Page-level text extractions:
==============================
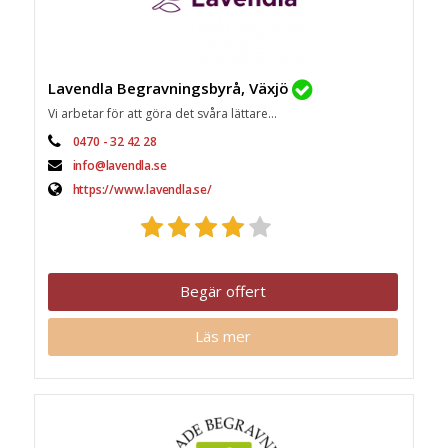
Lavendla Begravningsbyrå, Växjö
Vi arbetar för att göra det svåra lättare...
0470 - 32 42 28
info@lavendla.se
https://www.lavendla.se/
Begär offert
Läs mer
==============================
WHAT THE TASK REQUIRES>
What you return should match the records above word for word, minus the pictures.

EXERCISE SOLUTION>
Lavendla Begravningsbyrå, Växjö
Vi arbetar för att göra det svåra lättare...
0470 - 32 42 28
info@lavendla.se
https://www.lavendla.se/
Begär offert
Läs mer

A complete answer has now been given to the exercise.